The villages of Brockley & Cleeve sit approximately 9 miles southwest of Bristol City Centre and are overlooked by several hills and valleys, which support a rich diversity of wildlife. Properties vary in age, but are mostly larger houses and cottages, with several farm houses and barn conversions.
The four villages have a combined population over 5750 with Easton-in-Gordano having the dominant share. Located in the Gordano Valley, the small villages are surrounded by two nature reserves, hectares of ancient woodlands, wetlands, wild flower meadows and farmland. Its residents can enjoy superb walks and spotting an abundance of wildlife including woodpeckers, Tawny Owls and bats. Properties vary from beautiful period cottages, to more modern seventies houses and Weston-in-Gordano boasts a popular 18th Century pub named The White Hart, well known for it's great food and selection of drinks.
A seaside town with Victorian detached and town houses, a popular promenade, gardens and Victorian bandstand, Pier and the enigmatic Curzon Cinema which dates back to 1912. Clevedon Pier is one of the earliest examples of a Victorian pier still in existence in the UK and sea trips can be taken from the pier to various destinations along the Bristol Channel and Severn estuary. Other landmarks include The Clock Tower in the town centre, Clevedon Court, Walton Castle, Poets’ Walk (so named to commemorate the poets and writers who visited Clevedon including Coleridge and Tennyson) and Ladye Bay, whilst modern amenities include a leisure centre and swimming pool, primary and secondary schools, several supermarkets and the boutique shops, independent restaurants and cafes of Hill Road. Clevedon also benefits from direct access to Junction 20 of the M5, providing a commuter with ease to Bristol or Exeter and Devon. A weekly market is held in the town every Thursday and an artisans’ market on the first Sunday of the month (April to December) in the vicinity of Hill Road.
The pretty village of Congresbury is home to the Double Tree at Hilton Cadbury House, a large hotel and events venue and Cadbury Garden Centre one of the largest garden and leisure centres within the local area. The River Yeo flows through Congresbury as well as the A370 providing an easy commute to Junction 21 of the M5 or towards Bristol City Centre.
The two villages are one mile apart and are home to a post office, a general store, a pub, church, village hall and an observatory which hosts stargazing events run by Bristol Astronomical Society. The villages are surrounded by fields and woodlands and situated with only a short drive to Bristol City Centre.
Flax Bourton connects Backwell to Bristol via the Long Ashton Bypass. The village is popular with commuters, with easy access to Bristol City Centre, Bristol Airport and Nailsea & Backwell Train Station. A primary school, village hall, public house, Norman Church and popular cricket ground are all on offer and many recreational facilities are close by for anyone who enjoys walking, cycling, riding and golfing and the David Lloyd Health & Leisure Centre is situated within 4.5 miles.
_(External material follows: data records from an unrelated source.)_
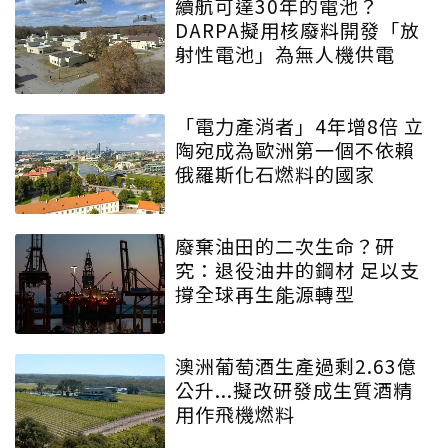
續航可達30年的電池？
DARPA擬用核廢料開發「放
射性電池」為無人機供電
「電力產消者」4年增8倍 立
陶宛成為歐洲第一個不依賴
俄羅斯化石燃料的國家
廢棄油田的二次生命？研
究：退役油井的鋼材 足以支
撐全球再生能源轉型
澳洲葡萄酒生產過剩2.63億
公升...擬改研發成生質酒精
用作飛機燃料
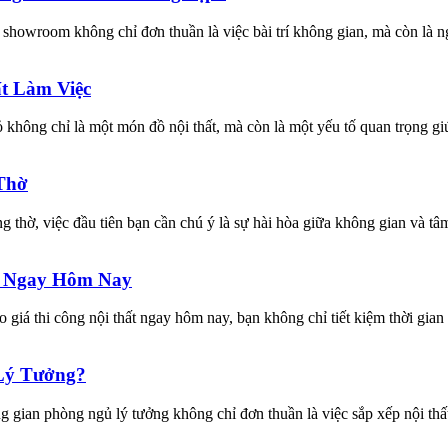
showroom không chỉ đơn thuần là việc bài trí không gian, mà còn là n
t Làm Việc
hông chỉ là một món đồ nội thất, mà còn là một yếu tố quan trọng giú
 Thờ
thờ, việc đầu tiên bạn cần chú ý là sự hài hòa giữa không gian và tâm
ất Ngay Hôm Nay
giá thi công nội thất ngay hôm nay, bạn không chỉ tiết kiệm thời gi
Lý Tưởng?
an phòng ngủ lý tưởng không chỉ đơn thuần là việc sắp xếp nội thất 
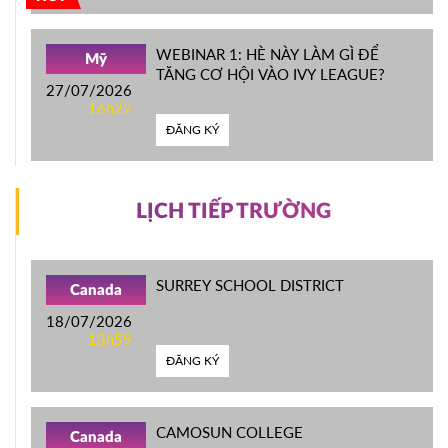
WEBINAR 1: HÈ NÀY LÀM GÌ ĐỂ
Mỹ
TĂNG CƠ HỘI VÀO IVY LEAGUE?
27/07/2026
16h22
ĐĂNG KÝ
LỊCH TIẾP TRƯỜNG
SURREY SCHOOL DISTRICT
Canada
18/07/2026
13h59
ĐĂNG KÝ
CAMOSUN COLLEGE
Canada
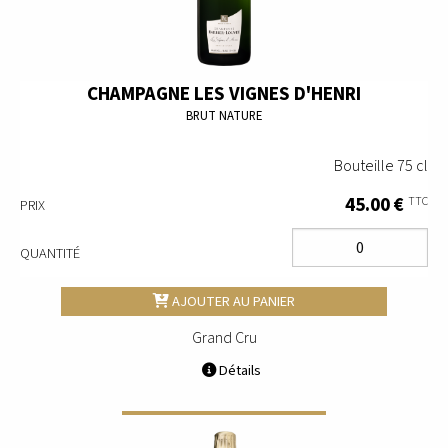
CHAMPAGNE LES VIGNES D'HENRI
BRUT NATURE
Bouteille 75 cl
45.00 €
TTC
PRIX
QUANTITÉ
AJOUTER AU PANIER
Grand Cru
Détails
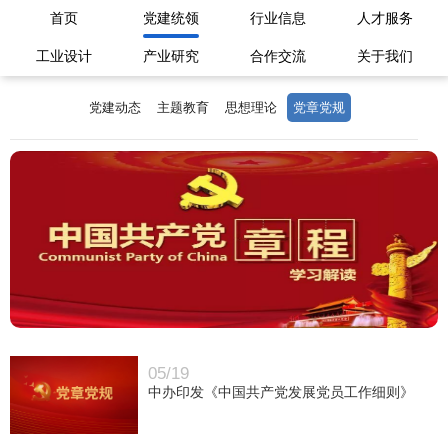
首页
党建统领
行业信息
人才服务
工业设计
产业研究
合作交流
关于我们
党建动态
主题教育
思想理论
党章党规
05/19
中办印发《中国共产党发展党员工作细则》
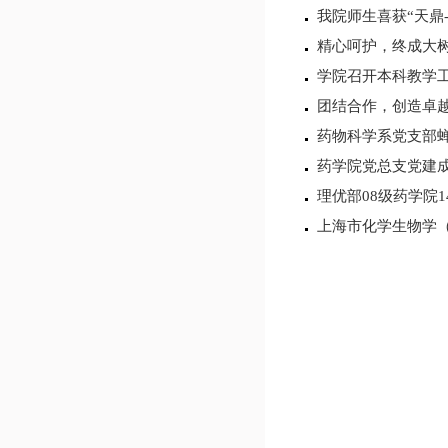
我院师生喜获“天鼎
精心呵护，终成大
学院召开本科教学工
团结合作，创造卓越
药物科学系党支部
药学院党总支党建
理优部08级药学院
上海市化学生物学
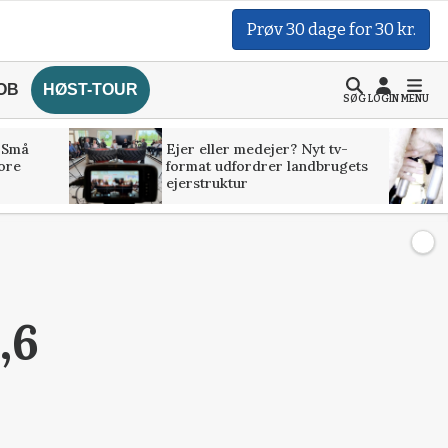
Prøv 30 dage for 30 kr.
OB
HØST-TOUR
SØG
LOGIN
MENU
 Små
Ejer eller medejer? Nyt tv-
tore
format udfordrer landbrugets
ejerstruktur
,6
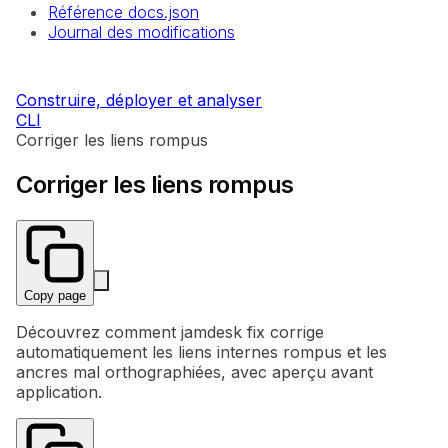
Référence docs.json
Journal des modifications
Construire, déployer et analyser
CLI
Corriger les liens rompus
Corriger les liens rompus
Copy page
Découvrez comment jamdesk fix corrige
automatiquement les liens internes rompus et les
ancres mal orthographiées, avec aperçu avant
application.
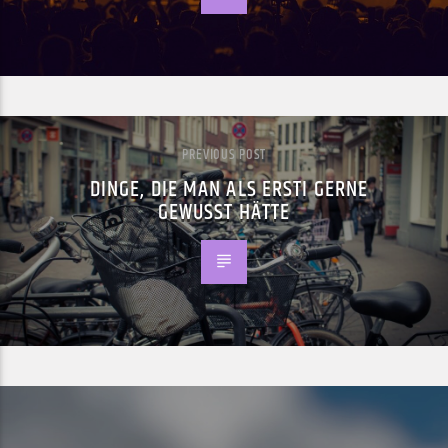
PREVIOUS POST
DINGE, DIE MAN ALS ERSTI GERNE
GEWUSST HÄTTE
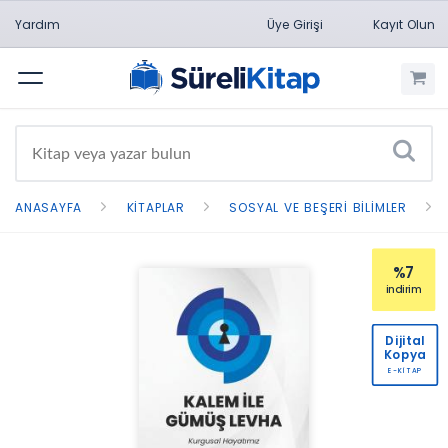
Yardım
Üye Girişi
Kayıt Olun
Menü
ANASAYFA
KITAPLAR
SOSYAL VE BEŞERI BILIMLER
%7
indirim
Dijital
Kopya
E-KİTAP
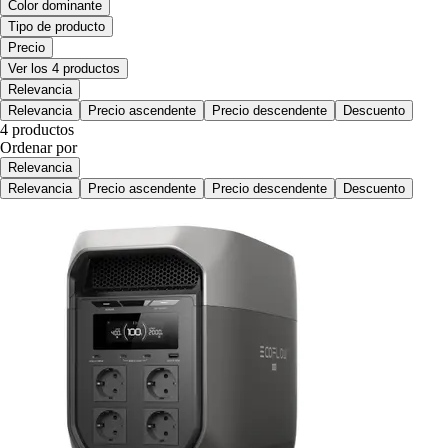
Color dominante
Tipo de producto
Precio
Ver los 4 productos
Relevancia
Relevancia
Precio ascendente
Precio descendente
Descuento
4 productos
Ordenar por
Relevancia
Relevancia
Precio ascendente
Precio descendente
Descuento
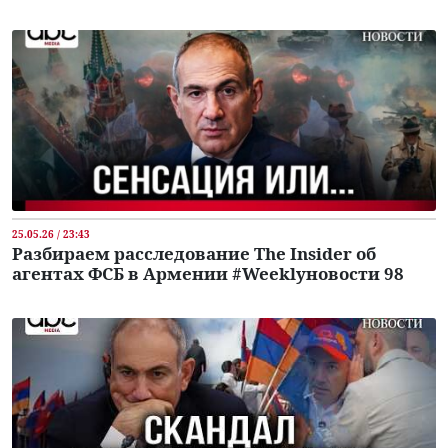
25.05.26 / 23:43
Разбираем расследование The Insider об
агентах ФСБ в Армении #Weeklyновости 98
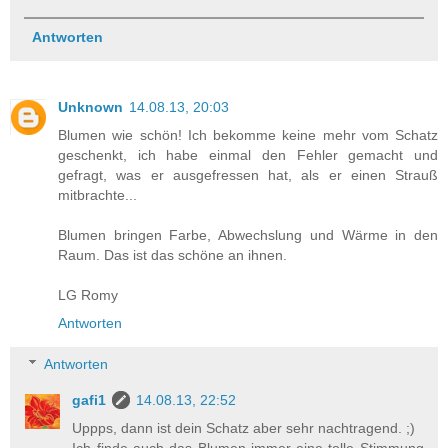
Antworten
Unknown
14.08.13, 20:03
Blumen wie schön! Ich bekomme keine mehr vom Schatz
geschenkt, ich habe einmal den Fehler gemacht und
gefragt, was er ausgefressen hat, als er einen Strauß
mitbrachte...
Blumen bringen Farbe, Abwechslung und Wärme in den
Raum. Das ist das schöne an ihnen.
LG Romy
Antworten
Antworten
gafi1
14.08.13, 22:52
Uppps, dann ist dein Schatz aber sehr nachtragend. ;)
With a population just over 400, Kenn is located on the North Somerset Levels between Nailsea, Clevedon and Yatton. Flowing through the small village is the River Kenn, a popular spot for fishing.
The popular village of Long Ashton is one of the larger villages on the outskirts of Bristol. The location offers a short drive in to Bristol City Centre for commuters and good schools and recreational facilities for families. The David Lloyd Leisure centre is within a short walk, as is Ashton Court, an 850 acre estate with house and gardens, grass and woodlands open to the public and with the house offered for private hire to host weddings and parties.
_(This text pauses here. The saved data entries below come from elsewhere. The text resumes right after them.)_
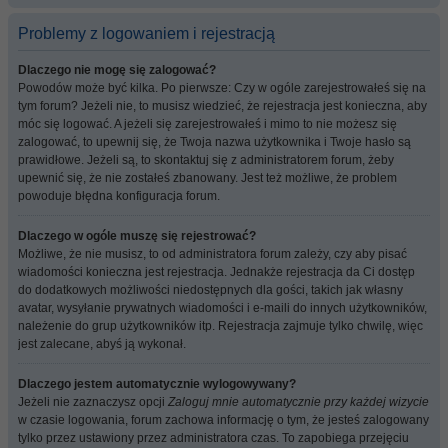
Problemy z logowaniem i rejestracją
Dlaczego nie mogę się zalogować?
Powodów może być kilka. Po pierwsze: Czy w ogóle zarejestrowałeś się na
tym forum? Jeżeli nie, to musisz wiedzieć, że rejestracja jest konieczna, aby
móc się logować. A jeżeli się zarejestrowałeś i mimo to nie możesz się
zalogować, to upewnij się, że Twoja nazwa użytkownika i Twoje hasło są
prawidłowe. Jeżeli są, to skontaktuj się z administratorem forum, żeby
upewnić się, że nie zostałeś zbanowany. Jest też możliwe, że problem
powoduje błędna konfiguracja forum.
Dlaczego w ogóle muszę się rejestrować?
Możliwe, że nie musisz, to od administratora forum zależy, czy aby pisać
wiadomości konieczna jest rejestracja. Jednakże rejestracja da Ci dostęp
do dodatkowych możliwości niedostępnych dla gości, takich jak własny
avatar, wysyłanie prywatnych wiadomości i e-maili do innych użytkowników,
należenie do grup użytkowników itp. Rejestracja zajmuje tylko chwilę, więc
jest zalecane, abyś ją wykonał.
Dlaczego jestem automatycznie wylogowywany?
Jeżeli nie zaznaczysz opcji
Zaloguj mnie automatycznie przy każdej wizycie
w czasie logowania, forum zachowa informację o tym, że jesteś zalogowany
tylko przez ustawiony przez administratora czas. To zapobiega przejęciu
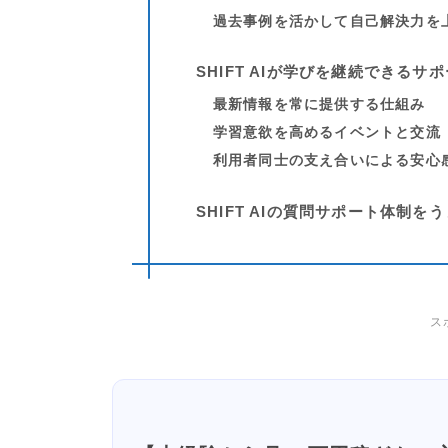
過去事例を活かして自己解決力を
SHIFT AIが学びを継続できる
最新情報を常に提供する仕組み
学習意欲を高めるイベントと交流
利用者同士の支え合いによる安心
SHIFT AIの質問サポート体制を
ス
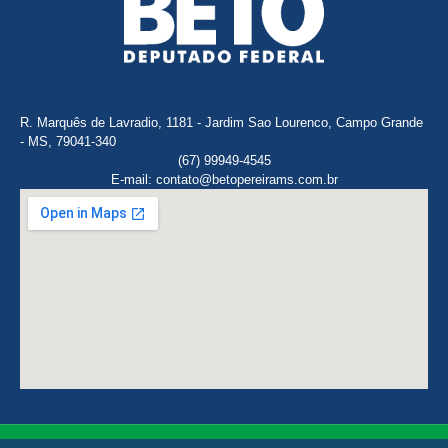
R. Marquês de Lavradio, 1181 - Jardim Sao Lourenco, Campo Grande
- MS, 79041-340
(67) 99949-4545
E-mail: contato@betopereirams.com.br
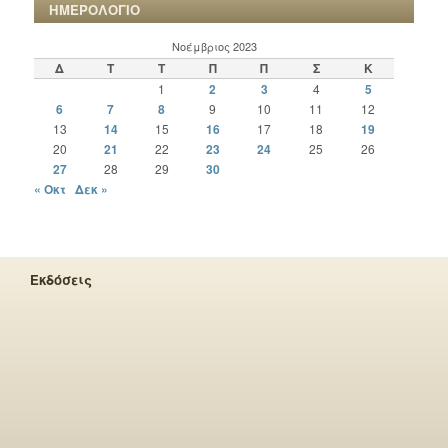
ΗΜΕΡΟΛΟΓΙΟ
Νοέμβριος 2023
Δ
Τ
Τ
Π
Π
Σ
Κ
1
2
3
4
5
6
7
8
9
10
11
12
13
14
15
16
17
18
19
20
21
22
23
24
25
26
27
28
29
30
« Οκτ
Δεκ »
Εκδόσεις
Nailsea is located approximately 8 miles southwest of Bristol and 11 miles northeast of the seaside resort of Weston-super-Mare. Historically the town was known for coal mining and glass work production, today it is favoured for its excellent primary and secondary schools, shops, cafes and transport links to Bristol, the M5 corridor, Bristol Airport and trains from Nailsea & Backwell Train Station. The station provides Great Western services to Bristol Temple Meads, Weston-super-Mare, Cardiff and London Paddington. Popular haunts include The Coates House cafe bar, The Blue Flame pub, Scotch Horn Leisure Centre and Millennium Park. Familiar stores like Waitrose, Tesco’s, Boots and Costa Coffee are also situated in the town centre, surrounded by a variety of independently run shops and businesses, a library and a post office. There are two fish and chip shops, one in the High Street and one a short distance from the town centre. The town centre hosts a weekly market every Tuesday and a popular Farmers’ Market on the third Saturday of each month. Churches include the 14th-century Holy Trinity Church; Christ Church which was built in 1843; St Francis RC Church and Nailsea Baptist Church.
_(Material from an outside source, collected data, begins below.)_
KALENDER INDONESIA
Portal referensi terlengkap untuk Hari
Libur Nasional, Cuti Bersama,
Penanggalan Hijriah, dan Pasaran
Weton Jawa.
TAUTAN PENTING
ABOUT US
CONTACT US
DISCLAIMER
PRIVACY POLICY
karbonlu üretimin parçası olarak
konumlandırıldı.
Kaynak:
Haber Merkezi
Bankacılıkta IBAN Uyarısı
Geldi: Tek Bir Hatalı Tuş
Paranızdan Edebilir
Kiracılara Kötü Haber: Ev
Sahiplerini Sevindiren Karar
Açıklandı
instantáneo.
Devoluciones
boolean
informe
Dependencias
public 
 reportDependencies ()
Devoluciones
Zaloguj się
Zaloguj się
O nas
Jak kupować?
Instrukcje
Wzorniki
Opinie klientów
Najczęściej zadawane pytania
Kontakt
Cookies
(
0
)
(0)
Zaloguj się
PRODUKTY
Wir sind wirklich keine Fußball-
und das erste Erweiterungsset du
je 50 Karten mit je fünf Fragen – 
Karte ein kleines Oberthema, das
Located to the south bank of the River Avon and situated between Abbots Leigh and Eastern in Gordano, Pill & Ham Green have easy access to either the M5 (Junction 19) or the A369 to Bristol. The name "Pill" comes from the Welsh word pwl, which means an inlet, harbour, or pool and historically the village was known for its industrial-scale pottery which was shipped by boat from Pill creek. A staggering 21 pubs were once located in the village, this has now dropped to 4. Other landmarks and facilities include the Viaduct, post office, day-to-day local shops and a primary school.
A coastal town on the Severn Estuary with an ever growing population currently held at 25,000. The on-going Portishead Marina has seen the town grow in numbers and popularity, especially with young professionals and has just had approval for the re-opening of a train station. Facilities include a leisure centre with swimming pool, marina, good schools and a great high street with an array of bars, restaurants and cafes. Property types vary greatly from marina apartments to the large mansions and villas of Cadbury Camp Lane.
Twinned with the French town of Aigne (near Le Mans) the ornate village is nestled between Clevedon and Nailsea and is surrounded by beautiful open countryside with arguably some of the best walks in the local area including Cadbury Camp, an Iron Age hill fort to the north of the village. Despite the lack of shops, Tickenham is well served with a popular primary school, Anglican Church, Town Hall, a pub and a golf course and driving range. Property types vary from large detached houses and bungalows with open views of the countryside, to small terraced cottages.
Until 1811 the parish of the same name also included Nailsea and Flax Bourton. It is now within the parish of Wraxall and Failand. The population almost doubled in the late 90’s after Bryant Homes built ‘The Elms’ (named after a well known Elm Tree cut down in 1977). The majority of these new homes are large executive 4 and 5 bed detached houses, some with beautiful countryside views, others overlooking a duck pond. Wraxall is also home to several tourist attractions including: The National Trust’s Tyntesfield estate, Noah’s Ark Zoo Farm and The North Somerset Show Ground.
Situated on the Somerset Levels, Yatton is a village with a population over 7500. The parish includes Claverham, a small village which was originally a farming hamlet. In 1841 Yatton opened its railway station which provides commuters with access to Bristol Parkway, Weston-super-Mare, Cardiff, Taunton and London Paddington. Ten primary schools are within a 3.5 mile radius to Yatton and two ‘Ofsted’ outstanding secondary schools within 3.8 miles; these are Churchill Acadamy & Sixth Form and Backwell School. The Strawberry Line cycle path commences at Yatton and you can cycle or walk to Cheddar from here; the line was named because of the trade in Cheddar’s strawberries which were transported to London by train and it is said that you could smell the strawberries long after the train had passed!